We all were made in God's image, the Great Creator.This means we are all called to be creators in some way. It is a huge part of who we are meant to be. Think of how often God creates -- all the time! Babies are conceived and born. Flowers bloom. He creates in each of His kids lives every single day if they let Him. And the sunrises and sunsets! Different every day and different in every part of the world!
I have begun to read the book that is pictured above, and it is making me think. Being an artist, a writer, a dancer, an actor -- all the artsy kind of professions -- can very much be used by God. In fact, if we are led in this way, it is calling. We are to use our gifts to add beauty and joy and truth to this world and to the church.
But do we? How can we open up the church and share these kinds of gifts to help us worship?
I want to share a few passages from this book. It is a collection of essays written by different Believers. The first chapter is written by Andy Crouch and it is entitled The Gospel: How is Art a Gift, a Calling, and an Obedience?
I'll just copy down what I underlined last night. I hope it makes you think and consider how the arts can be part of your church worship experience. Crouch is focusing on culture here and the reason for it and the gift that it is. Art is unique to a culture. We learn a great deal about a culture by looking at its art. And as I quote later, our attitude toward art is often very similar to our attitude toward worship. Crouch uses the word "unusefulness" which does not mean useless. Instead refers to something or someone who priceless because they just are, because they are creations of the Great Creator and that is enough....
Crouch writes,
I hope to convince you that the gospel is more truly and deeply about culture in general, and the arts in particular than we have yet imagined.

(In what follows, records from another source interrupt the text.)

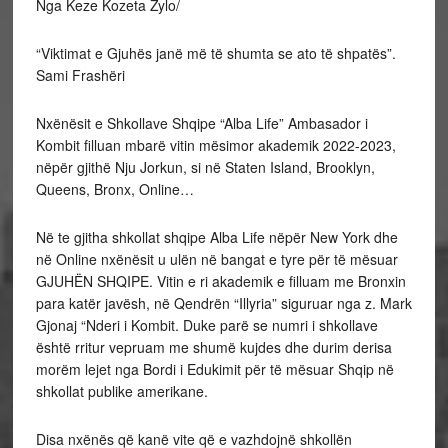
Nga Keze Kozeta Zylo/
“Viktimat e Gjuhës janë më të shumta se ato të shpatës”.
Sami Frashëri
Nxënësit e Shkollave Shqipe “Alba Life” Ambasador i
Kombit filluan mbarë vitin mësimor akademik 2022-2023,
nëpër gjithë Nju Jorkun, si në Staten Island, Brooklyn,
Queens, Bronx, Online…
Në te gjitha shkollat shqipe Alba Life nëpër New York dhe
në Online nxënësit u ulën në bangat e tyre për të mësuar
GJUHËN SHQIPE. Vitin e ri akademik e filluam me Bronxin
para katër javësh, në Qendrën “Illyria” siguruar nga z. Mark
Gjonaj “Nderi i Kombit. Duke parë se numri i shkollave
është rritur vepruam me shumë kujdes dhe durim derisa
morëm lejet nga Bordi i Edukimit për të mësuar Shqip në
shkollat publike amerikane.
Disa nxënës që kanë vite që e vazhdojnë shkollën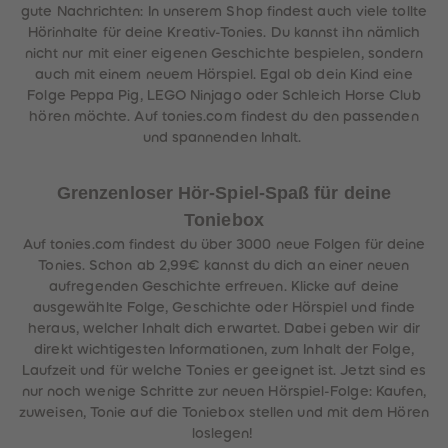
gute Nachrichten: In unserem Shop findest auch viele tollte
Hörinhalte für deine Kreativ-Tonies. Du kannst ihn nämlich
nicht nur mit einer eigenen Geschichte bespielen, sondern
auch mit einem neuem Hörspiel. Egal ob dein Kind eine
Folge Peppa Pig, LEGO Ninjago oder Schleich Horse Club
hören möchte. Auf tonies.com findest du den passenden
und spannenden Inhalt.
Grenzenloser Hör-Spiel-Spaß für deine
Toniebox
Auf tonies.com findest du über 3000 neue Folgen für deine
Tonies. Schon ab 2,99€ kannst du dich an einer neuen
aufregenden Geschichte erfreuen. Klicke auf deine
ausgewählte Folge, Geschichte oder Hörspiel und finde
heraus, welcher Inhalt dich erwartet. Dabei geben wir dir
direkt wichtigesten Informationen, zum Inhalt der Folge,
Laufzeit und für welche Tonies er geeignet ist. Jetzt sind es
nur noch wenige Schritte zur neuen Hörspiel-Folge: Kaufen,
zuweisen, Tonie auf die Toniebox stellen und mit dem Hören
loslegen!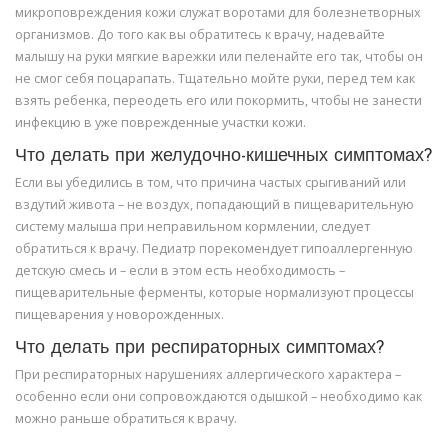
микроповреждения кожи служат воротами для болезнетворных
организмов. До того как вы обратитесь к врачу, надевайте
малышу на руки мягкие варежки или пеленайте его так, чтобы он
не смог себя поцарапать. Тщательно мойте руки, перед тем как
взять ребенка, переодеть его или покормить, чтобы не занести
инфекцию в уже поврежденные участки кожи.
Что делать при желудочно-кишечных симптомах?
Если вы убедились в том, что причина частых срыгиваний или
вздутий живота – не воздух, попадающий в пищеварительную
систему малыша при неправильном кормлении, следует
обратиться к врачу. Педиатр порекомендует гипоаллергенную
детскую смесь и – если в этом есть необходимость –
пищеварительные ферменты, которые нормализуют процессы
пищеварения у новорожденных.
Что делать при респираторных симптомах?
При респираторных нарушениях аллергического характера –
особенно если они сопровождаются одышкой – необходимо как
можно раньше обратиться к врачу.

culture is what we make of the world, in both senses.
A garden (and he was talking about the first Garden in this part of the book) is nature plus culture. . . Culture is God's gift to Adam. . . God begins the work of culture before he gives the work to Adam. Culture is God's creation as much as nature is.

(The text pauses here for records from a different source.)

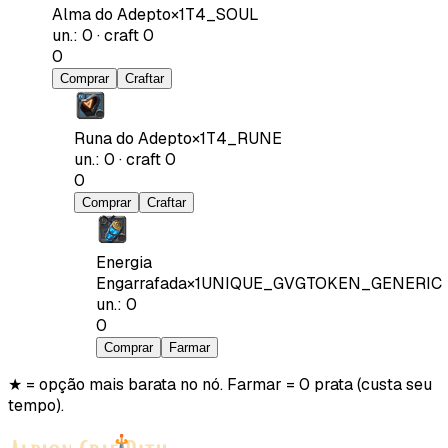
Alma do Adepto
×
1
T4_SOUL
un.
:
0
·
craft
0
0
Comprar
Craftar
Runa do Adepto
×
1
T4_RUNE
un.
:
0
·
craft
0
0
Comprar
Craftar
Energia
Engarrafada
×
1
UNIQUE_GVGTOKEN_GENERIC
un.
:
0
0
Comprar
Farmar
★ = opção mais barata no nó. Farmar = 0 prata (custa seu
tempo).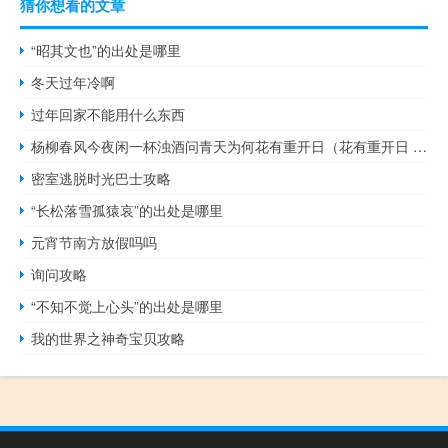
猜你想看的文章
“昭其文也”的出处是哪里
冬天过年冷啊
过年回家不能用什么东西
杨柳春风今夜闲一杯浊酒问青天为何花有重开日（花有重开日 人无再少年 的意思是什么）
密室逃脱时光巴士攻略
“长松落雪孤猿哀”的出处是哪里
元宵节南方放假吗吗
询问攻略
“不知不觉上心头”的出处是哪里
我的世界之神奇宝贝攻略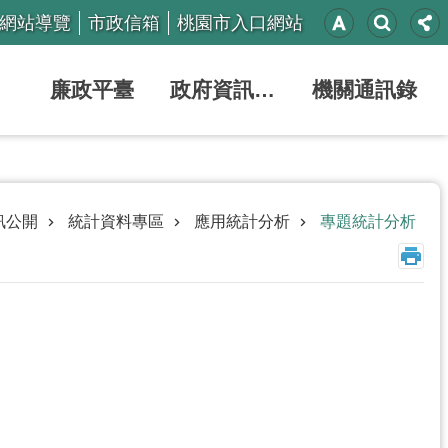
網站導覽
市政信箱
桃園市入口網站
廉政平臺
政府資訊公開
機關通訊錄
訊公開
統計資料專區
應用統計分析
專題統計分析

God has placed primordial humanity in a world that will only reach its full potential for beauty when it is cultivated, explored -- where more goodness waits to be unearthed. The world is even better than it appears. The gold of that land is good (referring to Genesis 2:12).

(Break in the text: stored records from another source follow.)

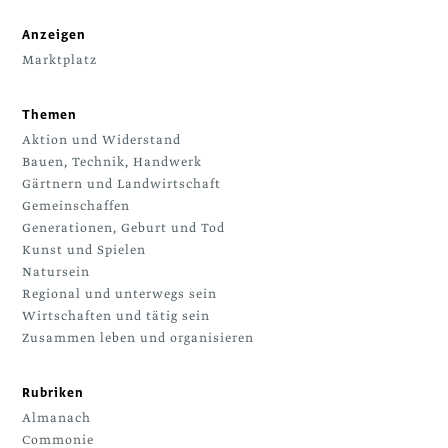
Anzeigen
Marktplatz
Themen
Aktion und Widerstand
Bauen, Technik, Handwerk
Gärtnern und Landwirtschaft
Gemeinschaffen
Generationen, Geburt und Tod
Kunst und Spielen
Natursein
Regional und unterwegs sein
Wirtschaften und tätig sein
Zusammen leben und organisieren
Rubriken
Almanach
Commonie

Then he begins to talk about Genesis 3, the fall:
The man and the woman try to use the world for something more than it could ever be -- to replace relationship with God, relationship with the only true source of wisdom, with a created thing. It is not enough for the world to be beautiful and good -- we want it to be self-sufficient. We want to be self-sufficient within it.
Culture is no longer the good, gracious activity of tending a good, gracious world. It is a defensive measure, an instrumental use of the world to ward of the world's greatest threat -- the threat, suddenly a threat, of being known, of trusting one's fellow creatures and one's Creator. The fig leaves are useful -- barely -- but they are not a delight to the eyes. They are strictly instrumental, hastily assembled to solve a problem and secure a measure of protection. . . (Now he refers to the tower of Babel) We will steal back enough of the world from its Maker to be able to eke out life ourselves, self-naming, self-contained.
Bread and wine are culture, not just nature. . . Taken, broken, blessed, and given, these cultural goods, these 'creatures of bread and wine' as the old prayer book had it, become sign and presence of God in the world.
Art is, perhaps, one way of naming anything we as cultural beings do that cannot be explained in terms of its usefulness . . . That which cannot be turned into a means to an end, but asserts itself as an end -- intrinsically, and in some senses inexplicably, worthwhile.
Art and worship stand together on the common ground of the unuseful (not useless). And this is why our attitude toward art ultimately has a great deal to do with our attitude toward worship.
Who will be the people who can play gracefully, unusefully, in the world? Who will be the people who turn unafraid toward pain? Who will be the people who believe in beauty without being afraid of brokenness? Who will be the people who champion that which is not useful?
Without a reason to believe in the unuseful, who will be left to champion those people who are not useful?